HOW TO COMPLETE THIS TASK: This exercise calls for copying every line below that holds the word "Açúcar".

SOURCE INFORMATION START

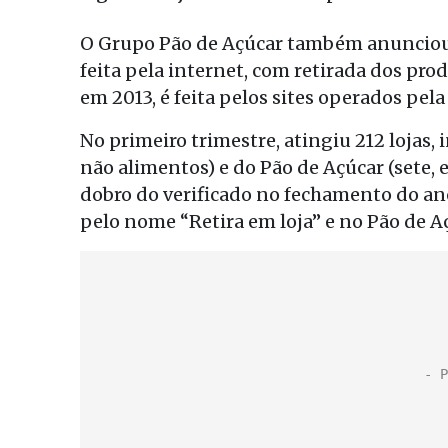
O Grupo Pão de Açúcar também anunciou 
feita pela internet, com retirada dos prod
em 2013, é feita pelos sites operados pel
No primeiro trimestre, atingiu 212 lojas,
não alimentos) e do Pão de Açúcar (sete,
dobro do verificado no fechamento do ano 
pelo nome “Retira em loja” e no Pão de Aç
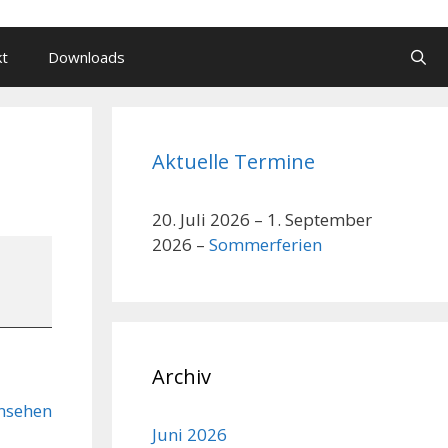
kt
Downloads
Aktuelle Termine
20. Juli 2026
–
1. September
2026
–
Sommerferien
Archiv
nsehen
Juni 2026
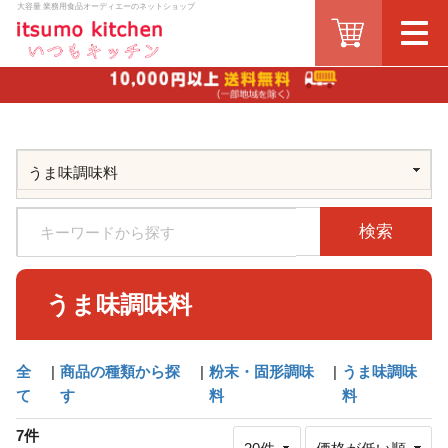
大容量 業務用食品オーディエーのネットショップ
検索
うま味調味料
全
|
商品の種類から探
|
粉末・固形調味
|
うま味調味
て
す
料
料
7件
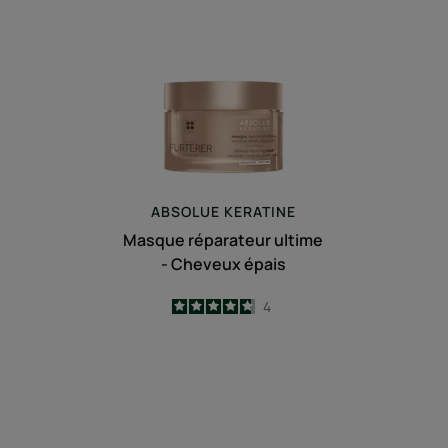
Masque
réparateur
ultime
-
Cheveux
épais
ABSOLUE KERATINE
Masque réparateur ultime
- Cheveux épais
4.8
/
5
4
-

SOURCE INFORMATION END

EXPECTED ANSWER:
O Grupo Pão de Açúcar também anunciou 
não alimentos) e do Pão de Açúcar (sete,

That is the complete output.